Just then I looked back to my left and saw a small flock of geese already locked up and heading for my decoys. They had never made a sound as they flew over the high trees on the mountain behind me. Luckily I was in my blind with the doors closed and prepared to shoot.
The geese made one quick circle to get the wind right for them to land and pitched in exactly where I wanted them. I arose from my blind and knocked down two birds.
Since this was the first day and most of the birds were juveniles, I knew there was a chance I could call this flock back in once more. As they fled to the west, I started to call aggressively. I watched them make a giant circle in the valley and head for my spread once again.
Eventually they tried to pitch into the decoys. Just as before I was able to take down two birds as the rest finally flew to safety and I’m guessing in a straight line to the sanctuary a few miles away.
At that point I was pleasantly surprised about the successful morning and obviously happy with my decision to give it a try. The first goose I picked up was banded, which was a nice little opening day bonus.
Those geese arrived about 20 minutes before I planned on ending my hunt. By the time I had the down birds back to my blind I was down to about 10 minutes to go. A reasonable person probably would have happily packed it in there.
But I chose to stick it out a little longer just to see if any more birds would show up. I knew there was a possibility of a flock traveling west to east since many guys traditionally shoot at them when they fly over the breast at a local reservoir. Those birds typically make a straight flight to a protected pond on the other side of my location.

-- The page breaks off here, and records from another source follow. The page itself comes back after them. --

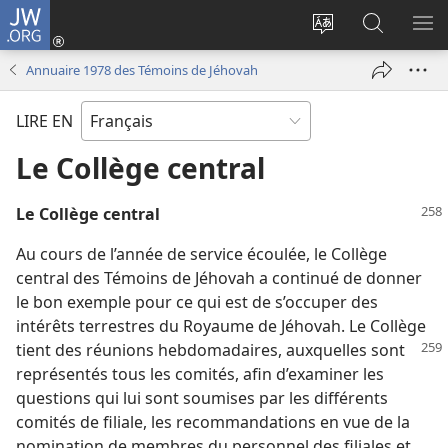
JW.ORG
Se
connecter
Changer
Recherch
AF
(ouvre
la
sur
LE
Annuaire 1978 des Témoins de Jéhovah
une
langue
JW.ORG
ME
nouvelle
du
LIRE EN
fenêtre)
site
Le Collège central
Le Collège central
Au cours de l’année de service écoulée, le Collège
central des Témoins de Jéhovah a continué de donner
le bon exemple pour ce qui est de s’occuper des
intérêts terrestres du Royaume de Jéhovah. Le Collège
tient des réunions
hebdomadaires, auxquelles sont
représentés tous les comités, afin d’examiner les
questions qui lui sont soumises par les différents
comités de filiale, les recommandations en vue de la
nomination de membres du personnel des filiales et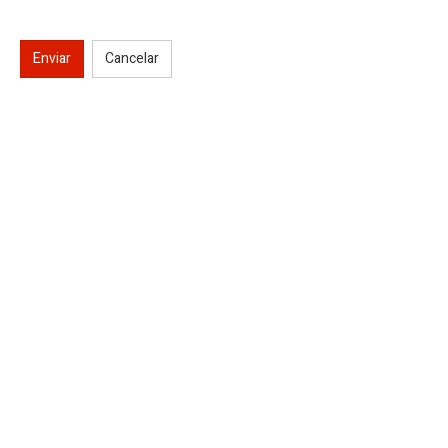
Enviar
Cancelar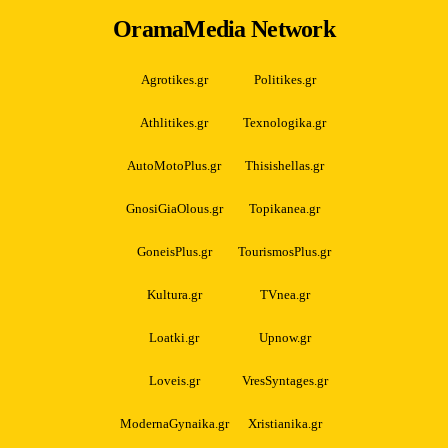
OramaMedia Network
Agrotikes.gr
Politikes.gr
Athlitikes.gr
Texnologika.gr
AutoMotoPlus.gr
Thisishellas.gr
GnosiGiaOlous.gr
Topikanea.gr
GoneisPlus.gr
TourismosPlus.gr
Kultura.gr
TVnea.gr
Loatki.gr
Upnow.gr
Loveis.gr
VresSyntages.gr
ModernaGynaika.gr
Xristianika.gr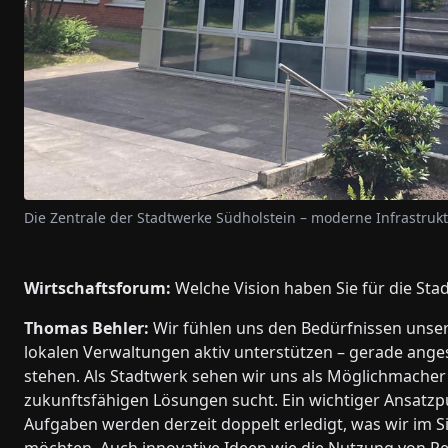
Die Zentrale der Stadtwerke Südholstein – moderne Infrastruk
Wirtschaftsforum:
Welche Vision haben Sie für die Sta
Thomas Behler:
Wir fühlen uns den Bedürfnissen unse
lokalen Verwaltungen aktiv unterstützen – gerade ange
stehen. Als Stadtwerk sehen wir uns als Möglichmach
zukunftsfähigen Lösungen sucht. Ein wichtiger Ansatzpu
Aufgaben werden derzeit doppelt erledigt, was wir im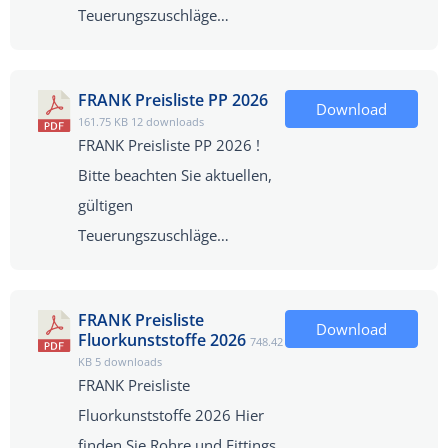
Teuerungszuschläge…
FRANK Preisliste PP 2026
Download
161.75 KB
12 downloads
FRANK Preisliste PP 2026 !
Bitte beachten Sie aktuellen,
gültigen
Teuerungszuschläge…
FRANK Preisliste
Download
Fluorkunststoffe 2026
748.42
KB
5 downloads
FRANK Preisliste
Fluorkunststoffe 2026 Hier
finden Sie Rohre und Fittings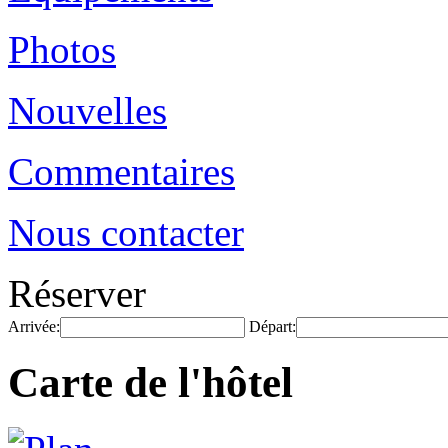
Photos
Nouvelles
Commentaires
Nous contacter
Réserver
Arrivée:
Départ:
Carte de l'hôtel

My hunch paid off as I heard some high flyers heading east. They flew past me before deciding my field may be a good place for breakfast and made the 180-degree swing. They were weary and stayed high as they made five circles out of shooting range.
Once they finally started to make their descent into range, I could have fired some long shots. Instead I let them continue to work as I called and watched their body language. Just as they were about to touch down I sprung from my blind and downed my fifth and sixth bird of the morning.
One more great resident goose opening day is in the books and will likely fuel my fire to be back in the field on Sept. 1 next year.
Zach Knepp writes about the outdoors for The Sentinel.